Archivos de la categoría Mitos y Leyendas

No sólo de acontecimientos históricos, hechos reales y personajes que cambiaron el curso de la historia de Chile, está formada la cultura nacional. También hay relatos que de boca en boca han subsistido en el tiempo y permanecido a través de generaciones. Son esos cuentos sabrosos que nunca sabremos qué tan ciertos son, quién los inventó, ni cuando se originaron, pero los llevamos en nuestro inconsciente y cada cierto tiempo vuelven a aparecer.

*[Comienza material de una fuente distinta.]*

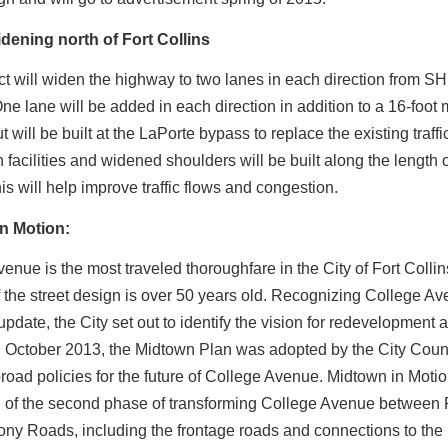
dening north of Fort Collins
ct will widen the highway to two lanes in each direction from SH 
ne lane will be added in each direction in addition to a 16-foot
 will be built at the LaPorte bypass to replace the existing traffi
 facilities and widened shoulders will be built along the length o
his will help improve traffic flows and congestion.
n Motion:
enue is the most traveled thoroughfare in the City of Fort Colli
f the street design is over 50 years old. Recognizing College A
pdate, the City set out to identify the vision for redevelopment 
In October 2013, the Midtown Plan was adopted by the City Coun
broad policies for the future of College Avenue. Midtown in Moti
h of the second phase of transforming College Avenue between 
ny Roads, including the frontage roads and connections to t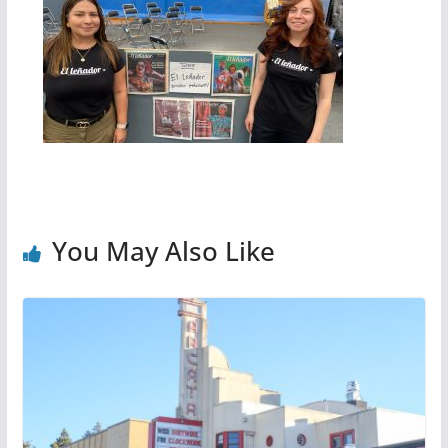
You May Also Like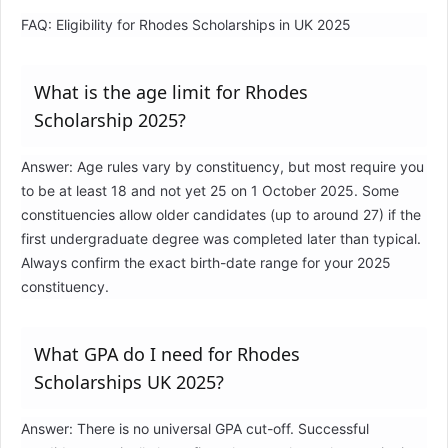
FAQ: Eligibility for Rhodes Scholarships in UK 2025
What is the age limit for Rhodes
Scholarship 2025?
Answer: Age rules vary by constituency, but most require you
to be at least 18 and not yet 25 on 1 October 2025. Some
constituencies allow older candidates (up to around 27) if the
first undergraduate degree was completed later than typical.
Always confirm the exact birth-date range for your 2025
constituency.
What GPA do I need for Rhodes
Scholarships UK 2025?
Answer: There is no universal GPA cut-off. Successful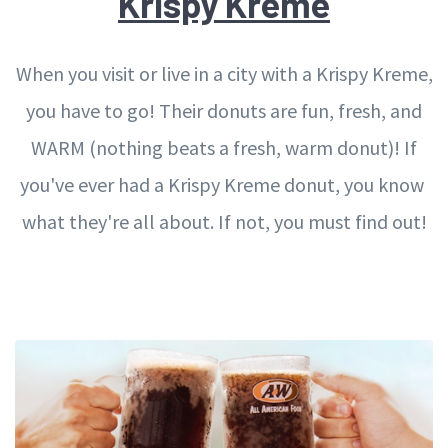
Krispy Kreme
When you visit or live in a city with a Krispy Kreme,
you have to go! Their donuts are fun, fresh, and
WARM (nothing beats a fresh, warm donut)! If
you've ever had a Krispy Kreme donut, you know
what they're all about. If not, you must find out!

Aquí es donde la magia lo cierto y lo incierto toma vida, especialmente en la imaginación de los más pequeños. Te dejamos la invitación a compartir aquellos cuentos y mitología chilena que aun recuerdas. Contáctate a info@comunidadchile.co.uk.

El Trauco, mitología chilena, Chiloé.

Fotografía de Seo2

El Trauco es un misterioso ser que habita únicamente en los bosques de la isla de Chiloé en el sur de Chile.

Seductor de mujeres jóvenes, enano de no más de 80cm de estatura, deforme y repelente, de facciones toscas y muy fuerte, similares a un tronco de un árbol. Viste de Quilineja (planta nativa), con un sombrero cónico del mismo material. Siempre porta un hacha de piedra y un bastón retorcido de madera llamado “Pahueldún”. Sus piernas terminan en simples muñones pues no tiene pies.
El Trauco, siempre alerta en espera de su víctima, pasa gran parte del día colgado en el gancho de un corpulento árbol llamado “tique” (autóctono de Chiloé, también conocido por Olivillo). Si alguien lo molesta es capaz de matarlo con la mirada, dejarlo deforme o sentenciado a morir antes de un año. Nunca actúa frente a testigos.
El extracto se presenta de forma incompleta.